Things are not like that today. Aside from one, the bars were mostly Fun Size. A few were even those miniature Hershey bars so small that you’d never find it again if you dropped it on an Oriental rug. We had to walk past many dark porches tonight in Wallingford. Those who are available generally make it very obvious. Latona Avenue has a few houses with ghosts sprouting from the chimneys and spooky lights and decorations all over the front walkway. One man on 6th, down next to the freeway, puts up a warehouse full of brightly lit and sound-accompanied stuff for every holiday. But these are few and far between. We walked our kids around for an hour. We visited Tina, an old German lady who is kind to stray cats and whom we have known since we moved into this neighborhood ten years ago.


A pretty pink party setting out for confectionary wealth. They have no idea.

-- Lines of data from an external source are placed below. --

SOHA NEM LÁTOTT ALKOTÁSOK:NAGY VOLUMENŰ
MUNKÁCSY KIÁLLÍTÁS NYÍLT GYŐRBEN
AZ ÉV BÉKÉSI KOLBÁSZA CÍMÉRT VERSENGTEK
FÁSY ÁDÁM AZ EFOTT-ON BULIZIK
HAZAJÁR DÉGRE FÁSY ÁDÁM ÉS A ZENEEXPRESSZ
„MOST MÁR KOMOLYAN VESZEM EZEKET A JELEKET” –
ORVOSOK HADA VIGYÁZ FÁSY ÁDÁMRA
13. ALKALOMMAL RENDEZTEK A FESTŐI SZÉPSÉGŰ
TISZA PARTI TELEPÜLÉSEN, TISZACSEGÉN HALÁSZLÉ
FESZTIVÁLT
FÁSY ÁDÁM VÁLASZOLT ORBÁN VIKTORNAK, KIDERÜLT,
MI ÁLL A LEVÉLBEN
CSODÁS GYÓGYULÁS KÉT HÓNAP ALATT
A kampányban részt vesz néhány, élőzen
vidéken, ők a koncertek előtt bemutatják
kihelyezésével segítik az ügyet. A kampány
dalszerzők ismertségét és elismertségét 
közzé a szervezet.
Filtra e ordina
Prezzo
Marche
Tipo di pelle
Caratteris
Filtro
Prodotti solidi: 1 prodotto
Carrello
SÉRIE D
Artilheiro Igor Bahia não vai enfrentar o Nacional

Mara considered it quite a satisfactory night to have her little round plastic pumpkin a third full. Dumped on the dining room table, the take barely disturbed the pattern of the table cloth, and yet we were glad it wasn’t more. Mara accepts the fact that she will get to pig out tomorrow — one day of suspended dental health policy — and then we’ll get rid of the rest. She cherishes the getting, but she is not too upset about the not having. She understands that this stuff is poison. It makes me gag to think of the spoils I brought home, and which, if I recall correctly, I smacked away at for days and weeks, to the consternation of my good parents (but what could they do? You could regulate daily intake in those days to spread out the damage, I think, but social custom had not yet begun to allow wholesale pitching of the booty).

Someday she will learn about the good ol’ days. I hope she’ll make a face and say, “yelcchhh. I feel so sorry for you guys”, but I rather suppose she’ll say something quite else.


Lily and Mica, at top of stairs, lead the way as Mara and Gwyneth race to catch up. The man came to the door in a mask that sent Mara and Gwyneth practically tumbling back down the stairs to get away.